*Work to be completed*
For this listing, the lines between the one holding "their livelihoods. People" and the one holding "volunteers and idGuides, the", inclusive, must be set down exactly.

··········

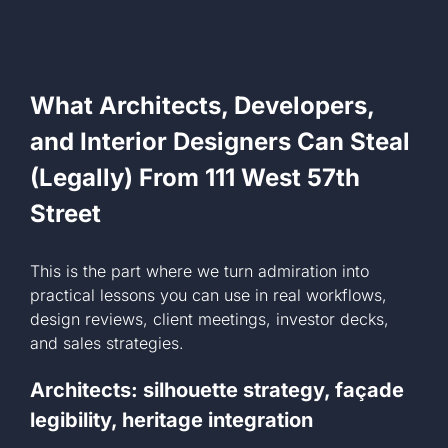
What Architects, Developers,
and Interior Designers Can Steal
(Legally) From 111 West 57th
Street
This is the part where we turn admiration into
practical lessons you can use in real workflows,
design reviews, client meetings, investor decks,
and sales strategies.
Architects: silhouette strategy, façade
legibility, heritage integration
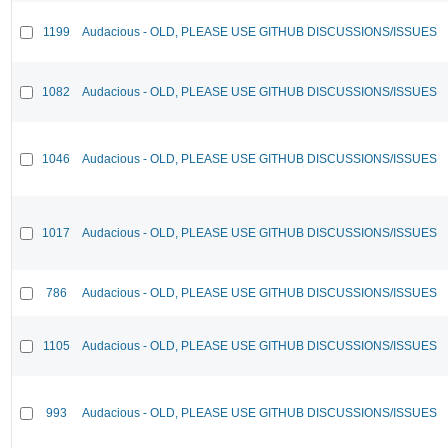
1199
Audacious - OLD, PLEASE USE GITHUB DISCUSSIONS/ISSUES
1082
Audacious - OLD, PLEASE USE GITHUB DISCUSSIONS/ISSUES
1046
Audacious - OLD, PLEASE USE GITHUB DISCUSSIONS/ISSUES
1017
Audacious - OLD, PLEASE USE GITHUB DISCUSSIONS/ISSUES
786
Audacious - OLD, PLEASE USE GITHUB DISCUSSIONS/ISSUES
1105
Audacious - OLD, PLEASE USE GITHUB DISCUSSIONS/ISSUES
993
Audacious - OLD, PLEASE USE GITHUB DISCUSSIONS/ISSUES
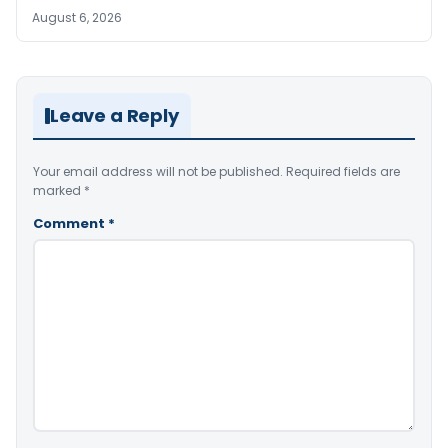
August 6, 2026
Leave a Reply
Your email address will not be published.
Required fields are
marked
*
Comment
*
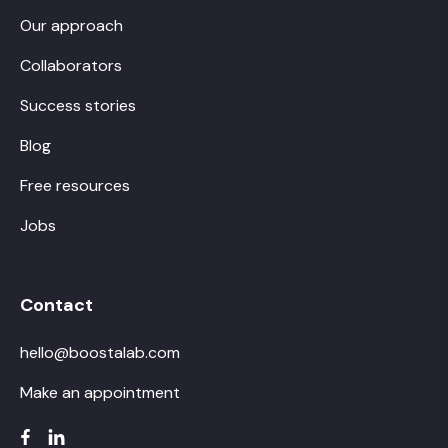
Our approach
Collaborators
Success stories
Blog
Free resources
Jobs
Contact
hello@boostalab.com
Make an appointment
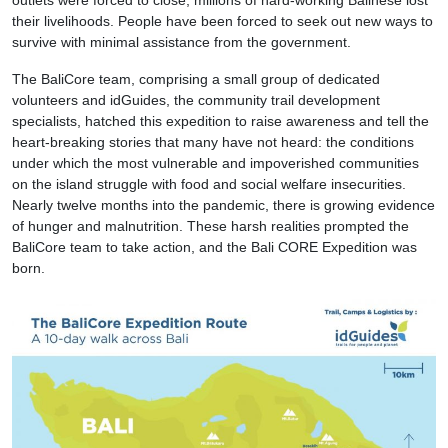
their livelihoods. People have been forced to seek out new ways to
survive with minimal assistance from the government.
The BaliCore team, comprising a small group of dedicated
volunteers and idGuides, the community trail development
specialists, hatched this expedition to raise awareness and tell the
heart-breaking stories that many have not heard: the conditions
under which the most vulnerable and impoverished communities
on the island struggle with food and social welfare insecurities.
Nearly twelve months into the pandemic, there is growing evidence
of hunger and malnutrition. These harsh realities prompted the
BaliCore team to take action, and the Bali CORE Expedition was
born.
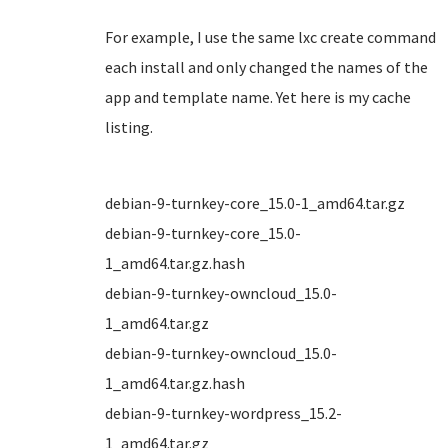
For example, I use the same lxc create command
each install and only changed the names of the
app and template name. Yet here is my cache
listing.
debian-9-turnkey-core_15.0-1_amd64.tar.gz
debian-9-turnkey-core_15.0-
1_amd64.tar.gz.hash
debian-9-turnkey-owncloud_15.0-
1_amd64.tar.gz
debian-9-turnkey-owncloud_15.0-
1_amd64.tar.gz.hash
debian-9-turnkey-wordpress_15.2-
1_amd64.tar.gz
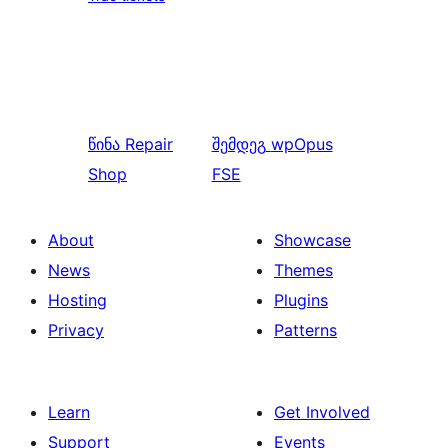
წინა
Repair
შემდეგ
wpOpus
Shop
FSE
About
Showcase
News
Themes
Hosting
Plugins
Privacy
Patterns
Learn
Get Involved
Support
Events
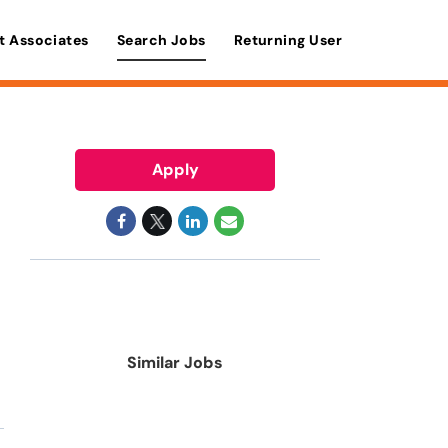
t Associates
Search Jobs
Returning User
Apply
Similar Jobs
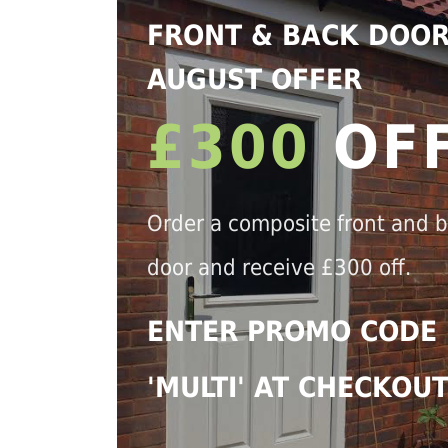
FRONT & BACK DOO
AUGUST OFFER
£300
OF
Order a composite front and 
door and receive £300 off.
ENTER PROMO CODE
'MULTI' AT CHECKOU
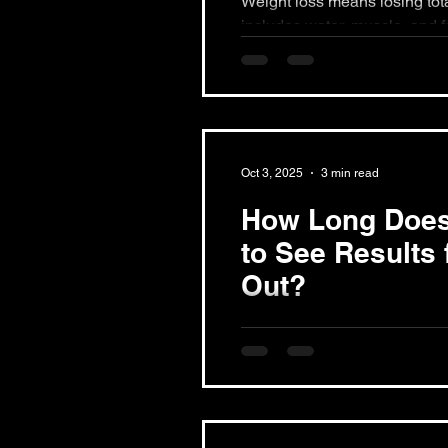
Weight loss means losing total b
includes water, muscle, and fa
only fat while keeping...
Oct 3, 2025
3 min read
How Long Does 
to See Results
Out?
The timeline for seeing result
based on individual goals, co
factors. You may notice...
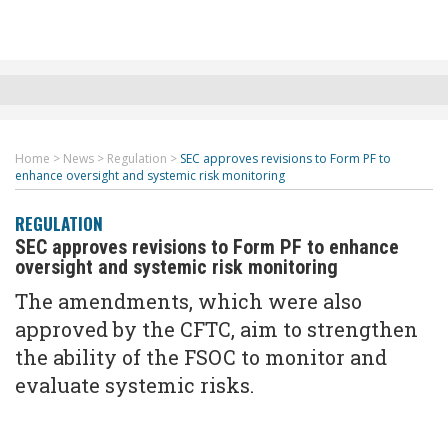
Home
>
News
>
Regulation
>
SEC approves revisions to Form PF to
enhance oversight and systemic risk monitoring
REGULATION
SEC approves revisions to Form PF to enhance
oversight and systemic risk monitoring
The amendments, which were also
approved by the CFTC, aim to strengthen
the ability of the FSOC to monitor and
evaluate systemic risks.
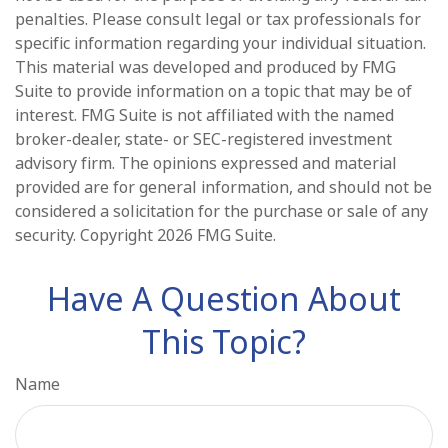
penalties. Please consult legal or tax professionals for
specific information regarding your individual situation.
This material was developed and produced by FMG
Suite to provide information on a topic that may be of
interest. FMG Suite is not affiliated with the named
broker-dealer, state- or SEC-registered investment
advisory firm. The opinions expressed and material
provided are for general information, and should not be
considered a solicitation for the purchase or sale of any
security. Copyright
2026 FMG Suite.
Have A Question About
This Topic?
Name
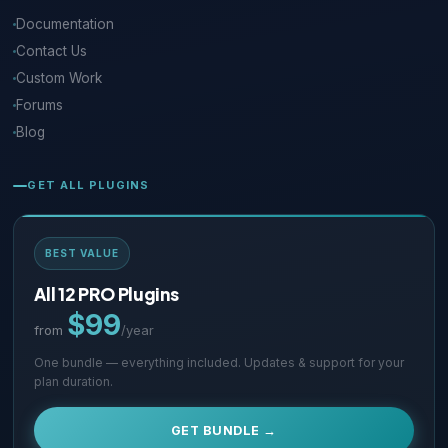
Documentation
Contact Us
Custom Work
Forums
Blog
GET ALL PLUGINS
BEST VALUE
All 12 PRO Plugins
$99
from
/year
One bundle — everything included. Updates & support for your
plan duration.
GET BUNDLE →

··········

*Your solution*
their livelihoods. People have been forced to seek out new ways to
survive with minimal assistance from the government.
The BaliCore team, comprising a small group of dedicated
volunteers and idGuides, the community trail development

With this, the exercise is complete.